YANK—[With vengeful satisfaction.] Wreckers, dat's de right dope! Dat belongs! Me for dem!

VOICE—Ssshh! [Reading.] "This fiendish organization is a foul ulcer on the fair body of our Democracy—"

VOICE—Democracy, hell! Give him the boid, fellers—the raspberry! [They do.]

VOICE—Ssshh! [Reading:] "Like Cato I say to this senate, the I. W. W. must be destroyed! For they represent an ever-present dagger pointed at the heart of the greatest nation the world has ever known, where all men are born free and equal, with equal opportunities to all, where the Founding Fathers have guaranteed to each one happiness, where Truth, Honor, Liberty, Justice, and the Brotherhood of Man are a religion absorbed with one's mother's milk, taught at our father's knee, sealed, signed, and stamped upon in the glorious Constitution of these United States!" [A perfect storm of hisses, catcalls, boos, and hard laughter.]

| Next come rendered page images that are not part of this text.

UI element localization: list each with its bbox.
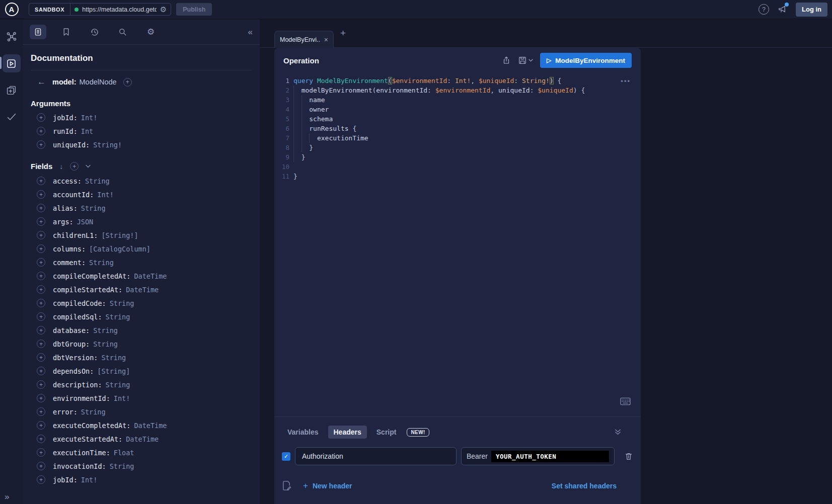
endpoint-settings-icon[interactable]: ⚙ bbox=[160, 6, 167, 13]
add-field-button[interactable]: + bbox=[37, 272, 45, 280]
field-type[interactable]: Int bbox=[81, 127, 93, 135]
field-type[interactable]: DateTime bbox=[134, 272, 167, 280]
explorer-icon[interactable] bbox=[3, 54, 21, 72]
add-field-button[interactable]: + bbox=[37, 435, 45, 443]
field-type[interactable]: [String] bbox=[97, 367, 130, 375]
field-name[interactable]: executeCompletedAt: bbox=[53, 422, 130, 430]
add-field-button[interactable]: + bbox=[37, 448, 45, 457]
publish-button[interactable]: Publish bbox=[176, 3, 212, 16]
collapse-panel-icon[interactable]: « bbox=[248, 27, 253, 37]
field-name[interactable]: environmentId: bbox=[53, 394, 110, 402]
request-tab-headers[interactable]: Headers bbox=[328, 426, 367, 439]
field-name[interactable]: accountId: bbox=[53, 191, 94, 199]
field-type[interactable]: String bbox=[85, 177, 110, 185]
field-type[interactable]: Int! bbox=[114, 394, 130, 402]
add-field-button[interactable]: + bbox=[37, 367, 45, 375]
field-name[interactable]: alias: bbox=[53, 204, 78, 212]
add-field-button[interactable]: + bbox=[37, 394, 45, 402]
endpoint-url-text[interactable]: https://metadata.cloud.getd bbox=[82, 6, 157, 13]
keyboard-shortcuts-icon[interactable] bbox=[620, 397, 631, 405]
add-field-button[interactable]: + bbox=[37, 380, 45, 389]
field-type[interactable]: String bbox=[93, 340, 118, 348]
field-type[interactable]: String bbox=[81, 204, 106, 212]
set-shared-headers-link[interactable]: Set shared headers bbox=[552, 482, 617, 490]
field-name[interactable]: compileStartedAt: bbox=[53, 286, 122, 294]
add-field-button[interactable]: + bbox=[37, 312, 45, 321]
add-type-button[interactable]: + bbox=[123, 78, 132, 87]
add-field-button[interactable]: + bbox=[37, 258, 45, 267]
add-all-fields-button[interactable]: + bbox=[70, 162, 79, 171]
expand-rail-icon[interactable]: » bbox=[5, 492, 8, 502]
field-type[interactable]: [CatalogColumn] bbox=[89, 245, 150, 253]
field-name[interactable]: compileCompletedAt: bbox=[53, 272, 130, 280]
save-group[interactable] bbox=[518, 56, 533, 65]
field-name[interactable]: compiledSql: bbox=[53, 313, 102, 321]
add-field-button[interactable]: + bbox=[37, 113, 45, 122]
field-type[interactable]: String bbox=[81, 408, 106, 416]
header-value-input[interactable]: Bearer YOUR_AUTH_TOKEN bbox=[461, 447, 615, 465]
field-name[interactable]: description: bbox=[53, 381, 102, 389]
field-name[interactable]: database: bbox=[53, 326, 90, 334]
field-name[interactable]: jobId: bbox=[53, 476, 78, 484]
field-type[interactable]: DateTime bbox=[126, 286, 159, 294]
back-icon[interactable]: ← bbox=[37, 77, 46, 87]
settings-icon[interactable]: ⚙ bbox=[142, 25, 159, 39]
field-name[interactable]: comment: bbox=[53, 259, 86, 267]
request-tab-script[interactable]: Script bbox=[371, 426, 402, 439]
field-type[interactable]: String bbox=[101, 354, 126, 362]
new-header-button[interactable]: + New header bbox=[303, 481, 352, 491]
graph-icon[interactable] bbox=[3, 28, 21, 46]
editor-code[interactable]: query ModelByEnvironment($environmentId:… bbox=[293, 76, 626, 181]
field-type[interactable]: Float bbox=[114, 449, 134, 457]
new-tab-icon[interactable]: + bbox=[340, 28, 346, 39]
close-tab-icon[interactable]: × bbox=[324, 36, 328, 44]
add-field-button[interactable]: + bbox=[37, 244, 45, 253]
add-field-button[interactable]: + bbox=[37, 407, 45, 416]
add-field-button[interactable]: + bbox=[37, 285, 45, 294]
add-field-button[interactable]: + bbox=[37, 299, 45, 307]
field-name[interactable]: access: bbox=[53, 177, 82, 185]
field-name[interactable]: error: bbox=[53, 408, 78, 416]
documentation-tab-icon[interactable] bbox=[30, 25, 46, 39]
field-type[interactable]: [String!] bbox=[101, 231, 138, 239]
add-field-button[interactable]: + bbox=[37, 127, 45, 135]
operation-tab[interactable]: ModelByEnvi... × bbox=[274, 31, 334, 48]
collections-icon[interactable] bbox=[3, 81, 21, 99]
field-name[interactable]: args: bbox=[53, 218, 73, 226]
add-field-button[interactable]: + bbox=[37, 217, 45, 226]
field-type[interactable]: String bbox=[106, 313, 130, 321]
save-menu-chevron-icon[interactable] bbox=[528, 59, 533, 62]
history-icon[interactable] bbox=[86, 25, 103, 39]
help-icon[interactable]: ? bbox=[759, 4, 769, 15]
bookmark-icon[interactable] bbox=[58, 25, 74, 39]
breadcrumb-type[interactable]: ModelNode bbox=[80, 78, 117, 86]
collapse-request-bar-icon[interactable] bbox=[614, 428, 622, 436]
operation-editor[interactable]: 1234567891011 query ModelByEnvironment($… bbox=[274, 76, 641, 413]
add-field-button[interactable]: + bbox=[37, 190, 45, 199]
field-type[interactable]: Int! bbox=[81, 114, 98, 122]
field-name[interactable]: executionTime: bbox=[53, 449, 110, 457]
field-type[interactable]: Int! bbox=[81, 476, 98, 484]
field-type[interactable]: DateTime bbox=[134, 422, 167, 430]
endpoint-url-input[interactable]: https://metadata.cloud.getd ⚙ bbox=[70, 4, 171, 15]
checks-icon[interactable] bbox=[3, 108, 21, 126]
add-field-button[interactable]: + bbox=[37, 340, 45, 348]
request-tab-variables[interactable]: Variables bbox=[282, 426, 324, 439]
field-name[interactable]: runId: bbox=[53, 127, 78, 135]
field-name[interactable]: compiledCode: bbox=[53, 299, 106, 307]
run-operation-button[interactable]: ▷ ModelByEnvironment bbox=[540, 53, 632, 68]
field-name[interactable]: jobId: bbox=[53, 114, 78, 122]
add-field-button[interactable]: + bbox=[37, 140, 45, 149]
add-field-button[interactable]: + bbox=[37, 177, 45, 185]
header-key-input[interactable]: Authorization bbox=[295, 447, 457, 465]
add-field-button[interactable]: + bbox=[37, 231, 45, 239]
field-name[interactable]: dependsOn: bbox=[53, 367, 94, 375]
apollo-logo[interactable]: A bbox=[0, 3, 23, 16]
field-type[interactable]: String bbox=[106, 381, 130, 389]
save-icon[interactable] bbox=[518, 56, 527, 65]
field-type[interactable]: String bbox=[110, 462, 134, 470]
editor-menu-icon[interactable]: ••• bbox=[621, 77, 631, 85]
field-type[interactable]: String bbox=[93, 326, 118, 334]
auth-token-value[interactable]: YOUR_AUTH_TOKEN bbox=[491, 451, 609, 462]
sort-fields-icon[interactable]: ↓ bbox=[59, 163, 63, 170]
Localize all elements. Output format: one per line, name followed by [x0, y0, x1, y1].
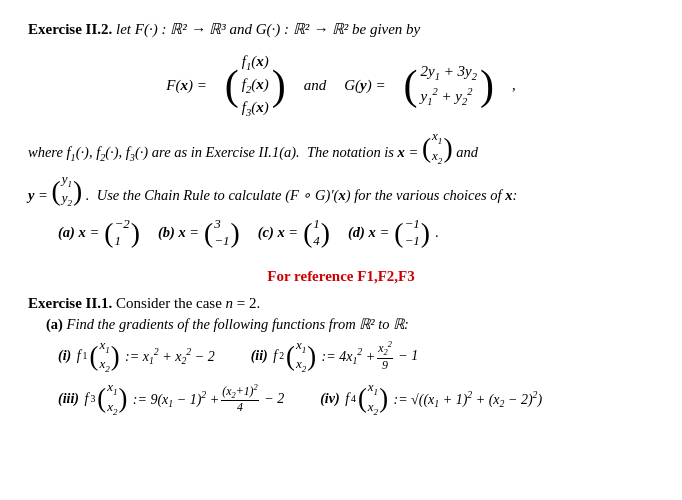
func-iv-label: (iv) [320, 391, 343, 407]
f-paren-right: ) [272, 64, 286, 106]
y-paren-right: ) [73, 177, 82, 205]
cd-paren-left: ( [394, 219, 403, 247]
choice-d-vector: ( −1 −1 ) [394, 216, 430, 250]
func-i-arg: ( x1 x2 ) [90, 337, 120, 376]
func-iv-name: f [345, 391, 349, 407]
y-components: y1 y2 [61, 171, 73, 210]
cd-2: −1 [404, 233, 419, 250]
func-iii-sub: 3 [90, 393, 95, 404]
func-ii-label: (ii) [251, 348, 272, 364]
fiv-arg-col: x1 x2 [367, 379, 379, 418]
func-iv-arg: ( x1 x2 ) [358, 379, 388, 418]
and-text: and [456, 144, 478, 160]
func-i-def: := x12 + x22 − 2 [122, 346, 215, 366]
cb-paren-left: ( [204, 219, 213, 247]
func-i: (i) f1 ( x1 x2 ) := x12 + x22 − 2 [58, 337, 215, 376]
exercise-ii2-intro: let F(·) : ℝ² → ℝ³ and G(·) : ℝ² → ℝ² be… [116, 21, 420, 37]
func-iii-arg: ( x1 x2 ) [97, 379, 127, 418]
fi-paren-right: ) [111, 343, 120, 370]
choice-b-vector: ( 3 −1 ) [204, 216, 240, 250]
fii-arg-col: x1 x2 [295, 337, 307, 376]
cb-paren-right: ) [231, 219, 240, 247]
frac-num: x22 [377, 340, 393, 359]
fiii-frac-num: (x2+1)2 [221, 383, 259, 402]
ca-2: 1 [114, 233, 121, 250]
cb-1: 3 [214, 216, 221, 233]
y-component-1: y1 [62, 171, 72, 190]
func-iv: (iv) f4 ( x1 x2 ) := √((x1 + 1)2 + (x2 −… [320, 379, 542, 418]
cc-paren-left: ( [303, 219, 312, 247]
g-paren-right: ) [480, 64, 494, 106]
exercise-ii1-intro: Consider the case n = 2. [116, 295, 260, 311]
func-ii-def: := 4x12 + [318, 346, 375, 366]
func-row-1: (i) f1 ( x1 x2 ) := x12 + x22 − 2 (ii) f… [58, 337, 654, 376]
cc-2: 4 [313, 233, 320, 250]
x-vector: ( x1 x2 ) [422, 128, 453, 167]
equals-x: = [408, 144, 421, 160]
func-iii-frac: (x2+1)2 4 [221, 383, 259, 415]
cd-paren-right: ) [421, 219, 430, 247]
reference-line: For reference F1,F2,F3 [28, 268, 654, 285]
ca-paren-right: ) [131, 219, 140, 247]
cc-paren-right: ) [321, 219, 330, 247]
functions-grid: (i) f1 ( x1 x2 ) := x12 + x22 − 2 (ii) f… [58, 337, 654, 419]
f-paren-left: ( [225, 64, 239, 106]
func-ii-arg: ( x1 x2 ) [286, 337, 316, 376]
fii-paren-left: ( [286, 343, 295, 370]
choice-c: (c) x = ( 1 4 ) [258, 216, 330, 250]
and-connector: and [304, 77, 327, 94]
fi-arg-col: x1 x2 [98, 337, 110, 376]
func-iii-label: (iii) [58, 391, 83, 407]
func-ii-sub: 2 [279, 350, 284, 361]
fiv-paren-left: ( [358, 385, 367, 412]
func-ii-minus: − 1 [395, 348, 418, 364]
func-ii: (ii) f2 ( x1 x2 ) := 4x12 + x22 9 − 1 [251, 337, 419, 376]
func-row-2: (iii) f3 ( x1 x2 ) := 9(x1 − 1)2 + (x2+1… [58, 379, 654, 418]
exercise-ii1-title: Exercise II.1. Consider the case n = 2. [28, 295, 654, 312]
g-component-1: 2y1 + 3y2 [421, 61, 477, 84]
y-vector: ( y1 y2 ) [51, 171, 82, 210]
choice-d: (d) x = ( −1 −1 ) . [348, 216, 439, 250]
fiii-paren-left: ( [97, 385, 106, 412]
where-text: where f1(·), f2(·), f3(·) are as in Exer… [28, 144, 398, 160]
func-iii-def: := 9(x1 − 1)2 + [129, 389, 219, 409]
func-ii-frac: x22 9 [377, 340, 393, 372]
y-bold: y [28, 187, 34, 203]
x-paren-right: ) [443, 134, 452, 162]
reference-text: For reference F1,F2,F3 [267, 268, 414, 284]
x-component-1: x1 [432, 128, 442, 147]
cc-1: 1 [313, 216, 320, 233]
fiii-paren-right: ) [118, 385, 127, 412]
cc-components: 1 4 [312, 216, 321, 250]
choice-b: (b) x = ( 3 −1 ) [158, 216, 240, 250]
func-iii-minus: − 2 [261, 391, 284, 407]
where-text-block: where f1(·), f2(·), f3(·) are as in Exer… [28, 128, 654, 167]
part-a-label: (a) [46, 316, 63, 332]
func-i-sub: 1 [83, 350, 88, 361]
g-components: 2y1 + 3y2 y12 + y22 [418, 61, 480, 109]
func-iii: (iii) f3 ( x1 x2 ) := 9(x1 − 1)2 + (x2+1… [58, 379, 284, 418]
equals-y: = [38, 187, 51, 203]
cd-period: . [435, 224, 439, 241]
func-iv-sub: 4 [351, 393, 356, 404]
f-components: f1(x) f2(x) f3(x) [239, 51, 272, 121]
g-component-2: y12 + y22 [421, 84, 473, 109]
choice-a-label: (a) x = [58, 224, 99, 241]
y-chain-rule-block: y = ( y1 y2 ) . Use the Chain Rule to ca… [28, 171, 654, 210]
choice-a-vector: ( −2 1 ) [104, 216, 140, 250]
y-paren-left: ( [51, 177, 60, 205]
fii-paren-right: ) [307, 343, 316, 370]
y-component-2: y2 [62, 190, 72, 209]
exercise-ii2-label: Exercise II.2. [28, 21, 112, 37]
exercise-ii1-label: Exercise II.1. [28, 295, 112, 311]
part-a-block: (a) Find the gradients of the following … [46, 316, 654, 333]
f-component-1: f1(x) [242, 51, 269, 74]
choice-c-label: (c) x = [258, 224, 298, 241]
fiv-paren-right: ) [379, 385, 388, 412]
choices-block: (a) x = ( −2 1 ) (b) x = ( 3 −1 ) (c) x … [58, 216, 654, 250]
x-paren-left: ( [422, 134, 431, 162]
cd-1: −1 [404, 216, 419, 233]
choice-c-vector: ( 1 4 ) [303, 216, 330, 250]
func-iii-name: f [85, 391, 89, 407]
x-component-2: x2 [432, 148, 442, 167]
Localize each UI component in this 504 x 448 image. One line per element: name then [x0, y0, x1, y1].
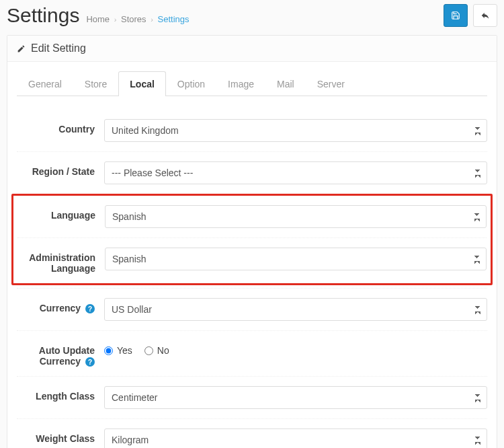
breadcrumb-separator: › — [114, 15, 117, 24]
reply-icon — [480, 11, 490, 20]
header-actions — [444, 4, 497, 27]
page-title: Settings — [7, 4, 79, 27]
row-region-state: Region / State --- Please Select --- — [17, 151, 487, 194]
tab-server[interactable]: Server — [306, 71, 356, 96]
row-weight-class: Weight Class Kilogram — [17, 418, 487, 448]
breadcrumb-separator: › — [151, 15, 153, 24]
panel-title: Edit Setting — [31, 42, 86, 54]
row-auto-update-currency: Auto Update Currency ? Yes No — [17, 330, 487, 376]
breadcrumb-item-settings[interactable]: Settings — [158, 14, 190, 24]
label-admin-language: Administration Language — [17, 248, 105, 274]
settings-tabs: General Store Local Option Image Mail Se… — [17, 71, 487, 96]
row-language: Language Spanish — [17, 196, 487, 237]
label-region-state: Region / State — [17, 161, 104, 177]
select-region-state[interactable]: --- Please Select --- — [104, 161, 487, 184]
row-currency: Currency ? US Dollar — [17, 288, 487, 330]
field-language: Spanish — [105, 205, 487, 228]
radio-yes[interactable] — [104, 346, 113, 355]
pencil-icon — [17, 44, 26, 53]
field-region-state: --- Please Select --- — [104, 161, 487, 184]
field-length-class: Centimeter — [104, 386, 487, 409]
save-icon — [451, 11, 460, 20]
breadcrumb-item-home[interactable]: Home — [86, 14, 110, 24]
radio-option-no[interactable]: No — [144, 345, 169, 356]
select-currency[interactable]: US Dollar — [104, 298, 487, 321]
tab-mail[interactable]: Mail — [265, 71, 306, 96]
tab-option[interactable]: Option — [166, 71, 216, 96]
tab-image[interactable]: Image — [216, 71, 265, 96]
language-highlight: Language Spanish Administration Language… — [11, 194, 493, 285]
select-weight-class[interactable]: Kilogram — [104, 428, 487, 448]
field-admin-language: Spanish — [105, 248, 487, 270]
select-length-class[interactable]: Centimeter — [104, 386, 487, 409]
field-auto-update-currency: Yes No — [104, 340, 487, 356]
edit-setting-panel: Edit Setting General Store Local Option … — [7, 35, 497, 448]
tab-local[interactable]: Local — [118, 71, 166, 96]
back-button[interactable] — [473, 4, 497, 27]
field-currency: US Dollar — [104, 298, 487, 321]
label-auto-update-currency: Auto Update Currency ? — [17, 340, 104, 367]
radio-option-yes[interactable]: Yes — [104, 345, 132, 356]
tab-general[interactable]: General — [17, 71, 73, 96]
select-admin-language[interactable]: Spanish — [105, 248, 487, 270]
tab-store[interactable]: Store — [73, 71, 118, 96]
page-header-left: Settings Home › Stores › Settings — [7, 4, 190, 27]
save-button[interactable] — [444, 4, 468, 27]
help-icon[interactable]: ? — [85, 357, 95, 367]
row-country: Country United Kingdom — [17, 110, 487, 151]
select-language[interactable]: Spanish — [105, 205, 487, 228]
page-header: Settings Home › Stores › Settings — [0, 0, 504, 35]
field-country: United Kingdom — [104, 119, 487, 142]
label-country: Country — [17, 119, 104, 135]
breadcrumb-item-stores[interactable]: Stores — [121, 14, 146, 24]
field-weight-class: Kilogram — [104, 428, 487, 448]
radio-no[interactable] — [144, 346, 153, 355]
help-icon[interactable]: ? — [85, 304, 95, 313]
label-length-class: Length Class — [17, 386, 104, 402]
label-weight-class: Weight Class — [17, 428, 104, 444]
label-language: Language — [17, 205, 105, 221]
radio-group-auto-update: Yes No — [104, 340, 487, 356]
panel-heading: Edit Setting — [7, 36, 497, 62]
label-currency: Currency ? — [17, 298, 104, 313]
row-length-class: Length Class Centimeter — [17, 376, 487, 418]
select-country[interactable]: United Kingdom — [104, 119, 487, 142]
breadcrumb: Home › Stores › Settings — [86, 14, 189, 24]
panel-body: General Store Local Option Image Mail Se… — [7, 62, 497, 448]
row-admin-language: Administration Language Spanish — [17, 237, 487, 283]
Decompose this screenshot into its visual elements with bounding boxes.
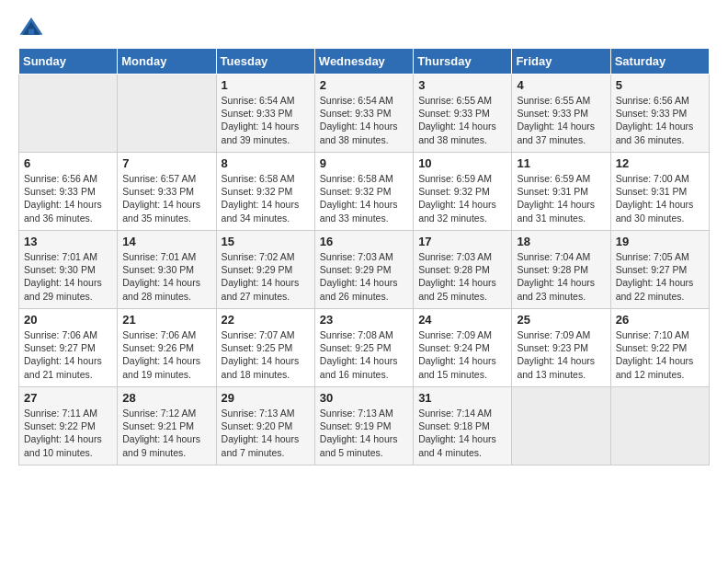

VOICES—[Scornfully.] Hurrah for de Fort' of July!
Pass de hat!
Liberty!
Justice!
Honor!
Opportunity!
Brotherhood!

ALL—[With abysmal scorn.] Aw, hell!

VOICE—Give that Queen Senator guy the bark! All togedder now—one—two—tree—[A terrific chorus of barking and yapping.]

GUARD—[From a distance.] Quiet there, youse—or I'll git the hose. [The noise subsides.]

YANK—[With growling rage.] I'd like to catch dat senator guy alone for a second. I'd loin him some trute!

VOICE—Ssshh! Here's where he gits down to cases on the Wobblies. [Reads:] "They plot with fire in one hand and dynamite in the other. They stop not before murder to gain their ends, nor at the outraging of defenceless womanhood. They would tear down society, put the lowest scum in the seats of the mighty, turn Almighty God's revealed plan for the world topsy-turvy, and make of our sweet and lovely civilization a shambles, a desolation where man, God's masterpiece, would soon degenerate back to the ape!"